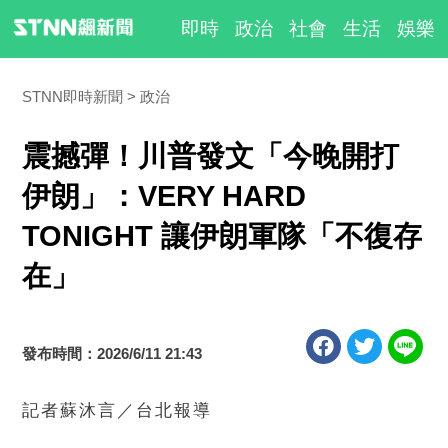
即時
政治
社會
生活
娛樂
STNN即時新聞
政治
震撼彈！川普發文「今晚開打
伊朗」：VERY HARD
TONIGHT 讓伊朗軍隊「不復存
在」
發布時間：2026/6/11 21:43
記者蘇沐言／台北報導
------------------------------------------------------------
## EXERCISE BRIEF
Where a picture appears in the data, omit it; restate the rest word for word.

## TASK OUTPUT
即時
政治
社會
生活
娛樂
STNN即時新聞
政治
震撼彈！川普發文「今晚開打
伊朗」：VERY HARD
TONIGHT 讓伊朗軍隊「不復存
在」
發布時間：2026/6/11 21:43
記者蘇沐言／台北報導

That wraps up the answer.